A tensão entre o objetivo financeiro e o social é uma realidade constante no dia a dia dessas organizações. Uma empresa estatal de saneamento, por exemplo, pode ser pressionada a reduzir tarifas para populações de baixa renda, mesmo que isso afete sua margem de lucro, ou a expandir a rede para áreas rurais de difícil acesso, com elevado custo de implantação e baixo retorno financeiro. Tais demandas, embora essenciais para o bem-estar coletivo, podem comprometer a saúde financeira da empresa se não forem devidamente compensadas ou planejadas. A ausência de uma clara definição sobre a ponderação entre esses dois objetivos — por exemplo, qual a proporção de investimento que deve ser direcionada para a rentabilidade e qual para a função social — é um dos principais fatores que geram dilemas gerenciais e dificultam a avaliação de desempenho.

A mensuração do desempenho em empresas estatais é, portanto, um desafio que transcende os indicadores financeiros tradicionais. Enquanto índices de liquidez, rentabilidade e retorno sobre o patrimônio são cruciais para avaliar a eficiência econômica, eles são insuficientes para capturar o valor público gerado. É imperativo desenvolver e aplicar indicadores sociais que permitam aferir o impacto das ações da estatal na vida da população, como a cobertura de serviços, a redução de desigualdades sociais, a promoção da inclusão ou a sustentabilidade ambiental. A dificuldade em estabelecer essas métricas sociais de forma clara e objetiva é um obstáculo real, mas superá-lo é fundamental para uma avaliação holística e justa.

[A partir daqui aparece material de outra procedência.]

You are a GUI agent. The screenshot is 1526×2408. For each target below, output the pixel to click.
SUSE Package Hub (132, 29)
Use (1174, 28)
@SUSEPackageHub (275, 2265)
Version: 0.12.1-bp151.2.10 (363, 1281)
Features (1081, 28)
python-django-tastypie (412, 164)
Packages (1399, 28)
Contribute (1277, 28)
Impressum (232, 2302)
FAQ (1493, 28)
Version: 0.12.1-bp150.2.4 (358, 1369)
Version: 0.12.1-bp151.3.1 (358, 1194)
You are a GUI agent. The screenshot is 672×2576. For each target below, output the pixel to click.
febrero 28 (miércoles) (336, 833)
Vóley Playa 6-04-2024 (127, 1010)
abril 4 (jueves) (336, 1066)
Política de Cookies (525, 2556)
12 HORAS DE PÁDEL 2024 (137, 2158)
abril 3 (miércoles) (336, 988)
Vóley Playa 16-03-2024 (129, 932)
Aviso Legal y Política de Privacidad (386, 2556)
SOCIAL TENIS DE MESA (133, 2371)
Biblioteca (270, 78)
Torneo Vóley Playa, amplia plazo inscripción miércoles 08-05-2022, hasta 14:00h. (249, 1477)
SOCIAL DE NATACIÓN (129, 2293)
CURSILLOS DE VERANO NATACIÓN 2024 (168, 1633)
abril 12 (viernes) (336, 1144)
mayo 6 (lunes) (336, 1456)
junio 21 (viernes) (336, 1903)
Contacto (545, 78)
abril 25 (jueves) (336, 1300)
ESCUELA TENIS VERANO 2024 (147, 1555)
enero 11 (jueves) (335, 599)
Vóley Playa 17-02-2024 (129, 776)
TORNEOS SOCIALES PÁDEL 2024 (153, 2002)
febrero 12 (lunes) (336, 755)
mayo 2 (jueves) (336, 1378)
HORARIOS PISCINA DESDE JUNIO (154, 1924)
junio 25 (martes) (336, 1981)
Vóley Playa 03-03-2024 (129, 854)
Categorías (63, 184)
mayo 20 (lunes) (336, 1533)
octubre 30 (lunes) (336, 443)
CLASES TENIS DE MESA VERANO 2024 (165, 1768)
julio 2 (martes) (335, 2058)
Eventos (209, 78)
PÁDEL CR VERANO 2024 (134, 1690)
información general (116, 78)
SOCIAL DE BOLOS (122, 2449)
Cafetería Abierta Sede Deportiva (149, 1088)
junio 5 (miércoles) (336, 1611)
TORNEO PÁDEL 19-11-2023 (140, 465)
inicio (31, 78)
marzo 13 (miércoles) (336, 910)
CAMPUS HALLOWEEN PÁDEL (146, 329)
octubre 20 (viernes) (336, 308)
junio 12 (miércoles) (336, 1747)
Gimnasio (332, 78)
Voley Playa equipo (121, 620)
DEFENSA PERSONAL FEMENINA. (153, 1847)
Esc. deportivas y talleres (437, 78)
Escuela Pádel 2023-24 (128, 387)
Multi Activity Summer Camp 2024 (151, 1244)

Iniciativas globais, como os padrões de sustentabilidade e os critérios ESG (Environmental, Social, and Governance), apontam para a necessidade de integrar aspectos não financeiros na avaliação corporativa, um movimento que se alinha perfeitamente à realidade e aos desafios das empresas estatais.

A harmonização desses objetivos exige um exercício de governança robusto, que não apenas defina a estratégia da empresa, mas também estabeleça os mecanismos para conciliar a busca por lucro com o compromisso com o interesse público. Idealmente, essa ponderação deveria ser formalizada e transparente, com o governo, enquanto acionista controlador, estabelecendo diretrizes claras sobre o equilíbrio esperado entre os mandatos financeiro e social para cada estatal. A ausência de tal clareza, a descentralização de decisões e a falta de uma visão de portfólio das estatais pelo governo central podem levar a atuações desalinhadas, comprometendo a eficácia e a legitimidade dessas importantes entidades públicas. O sucesso das empresas estatais depende, em última análise, da sua capacidade de navegar nessa dualidade, transformando o desafio em oportunidade para gerar valor econômico e social de forma integrada e sustentável.